Since 1978, there have been more great chase scenes, perhaps the most complex and exciting, is in another Friedkin film, To Live and Die in L.A. (1985). There’s a pursuit against traffic on the L.A. Expressway and along the concrete gully of the Los Angeles River. William Petersen is simultaneously being pursued by two different groups, the police and the D.E.A. Thus the hero, a cop, is the one being pursued, and who causes the death of a police informant, and eventually eludes his pursuers in a feat that proves exhilarating for him as much as for film audience.

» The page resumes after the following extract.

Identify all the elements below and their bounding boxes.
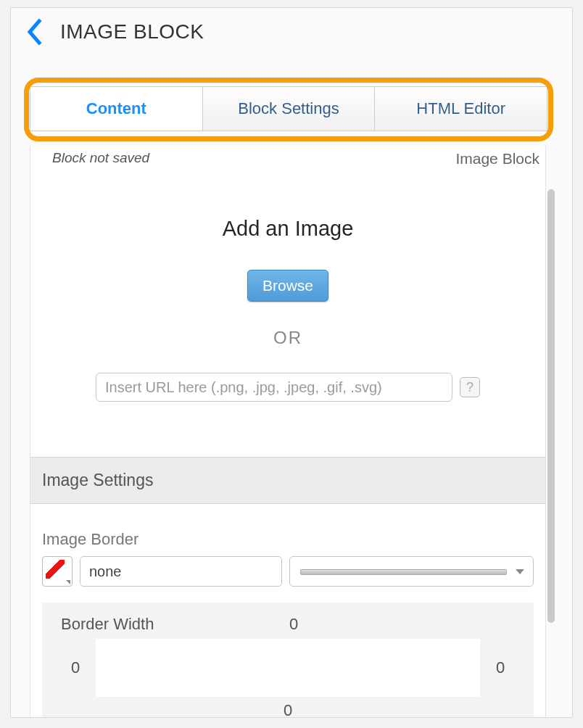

Then there are two films spawned by The Driver: Drive (2011) and Baby Driver (2017). Drive stars Ryan Gosling as a stunt driver who moonlights as a getaway driver. As in The Driver, Drive’s protagonist enters a complicated relationship with a woman whose husband is in trouble with a robbery crew. Ryan O’Neal has a relationship with Adjani that is exploited by Bruce Dern’s cop as he coerces O’Neal to join a robbery crew that he had originally refused to work for. The second remake is Baby Driver (2017), in which the film’s namesake works for Kevin Spacey, who plots high end robberies. While the soundtrack score is important in The Driver and Drive, Baby Driver is powered by the music to which Baby Driver listens when he’s speeding around the city. A thread runs from The Driver to Baby Driver in the person of Walter Hill. When Baby Driver is put on trial, an elderly blind man testifies to the good character of Baby Driver. We learn in the credits, however, that the man’s voice has been dubbed by Walter Hill, probably for no reason save to acknowledge the superior status of Hill’s film.